Output only this range of the data below: the line that contains "ambiente controlado onde as crias são..." through the final line, both ends included, each retyped exactly.

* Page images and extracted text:

━━━━━━

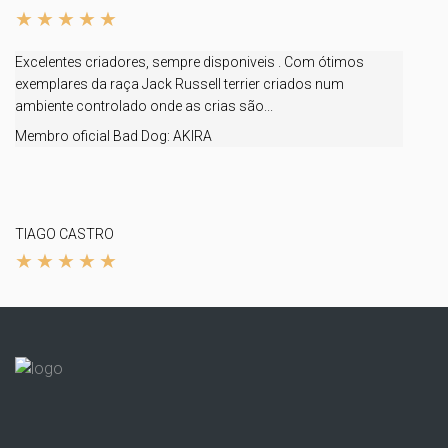
Excelentes criadores, sempre disponiveis . Com ótimos
exemplares da raça Jack Russell terrier criados num
ambiente controlado onde as crias são...
Membro oficial Bad Dog:
AKIRA
TIAGO CASTRO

━━━━━━

* Solution to this problem:
ambiente controlado onde as crias são...
Membro oficial Bad Dog:
AKIRA
TIAGO CASTRO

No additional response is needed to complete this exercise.